The US is in effect creating the demons it is out to slay. President Barack Obama’s drone war is baiting new enemies and swelling the ranks of the old. Akbar notes: “92 per cent of the people surveyed in the Pukhtun-dominated areas of Kandahar and Helmand a decade after the war began in Afghanistan had never heard of 9/11”. To them, the causes of the US war remain opaque. They have no desire – or capacity – to hurt America; but they, like their forefathers, are committed to repelling overbearing intruders.

If a “small number of Al Qaeda operatives, in Afghanistan and elsewhere, found these tribes to be receptive hosts”, writes Ahmed, it was partly out of the tribal tradition of hospitality and partly because the tribes had been “clamouring, or even fighting, for their rights from central governments for decades”. They saw the new arrivals as potential allies. The failure to understand this relationship and to discriminate between the two has helped Al Qaeda compensate for its dwindling numbers by harnessing tribal resentments.

Pakistan’s version of the war has been an unmitigated disaster. The founder of Pakistan, Muhammad Ali Jinnah, had astutely withdrawn troops from the tribal regions, promising autonomy. But Pakistan’s military dictator Pervez Musharraf took his post-9/11 proximity with Washington as a licence for spurning history and sent in the army. The collective punishment that ensued provoked bloody reprisals – and far from taming the tribes, it brought strife to the heartland.

The delicate institutional set-up that had upheld the state’s writ over the region was eroded. Tone-deaf military managers replaced the civilian administrators, who had used their historical knowledge, cultural sensitivity and subtle political skills to maintain order. In a society where dignity and honour are considered paramount, the prodigious use of sticks rankled even potential allies. Mercenary politicians at the centre used precipitate incursions into the Fata to ingratiate themselves with Washington. And Washington replied with drones. The economic costs of operating drones are low; their human costs borne entirely by others. The secrecy that governs their use shields leaders from political consequences. Obama has used them in lieu of a strategy. He has used the sanguine assertion of Hellfire missiles to mask the political cowardice that keeps him from rolling back a clearly doomed policy. Meanwhile, the drones have spawned their own congressional caucus, with lobbying efforts underwritten by arms manufacturers like General Atomics, Lockheed Martin, Boeing and Northrop Grumman.

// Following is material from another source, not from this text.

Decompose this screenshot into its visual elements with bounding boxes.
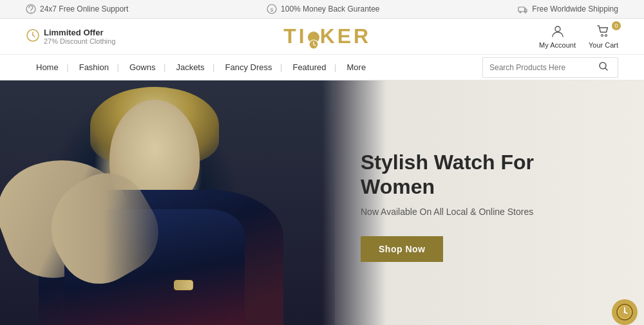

The biggest, most organised interest group, however, is the CIA, which has enjoyed unprecedented influence under Obama. With its institutional fortunes tied to drones, the CIA’s capacity for finding hostile intent will likely grow more acute. Military-age men in the Fata are already considered fair game; rescuers and mourners aren’t spared either. In a place where “a man’s gun is his jewellery”, the CIA has infinite pretexts for killing. The periphery has been “unable to come to terms with this new era”, writes Ahmed, and “the prickliest of the tribes are the ones now suffering the most”.

This dismal reality will only change if decision makers – and the publics with influence over them – acquire a subtler understanding of regional dynamics and the tribal roots of many of these conflicts. The rigour of Ahmed’s analysis is addressed to this end. In its conceptual clarity, it may be the most important contribution to the war on terror debate. Ahmed warns against ill-judged US interventions and calls for an end to the drone war. More important, he calls for attempts to reconcile centres to tribal peripheries by rebuilding mediating institutions. As a former scholar administrator, with a record of successfully resolving complicated tribal disputes using peaceful means, Ahmed speaks from authority. The Thistle and the Drone is a compelling antidote to the prevailing military metaphysics and a timely call for restoring the primacy of politics.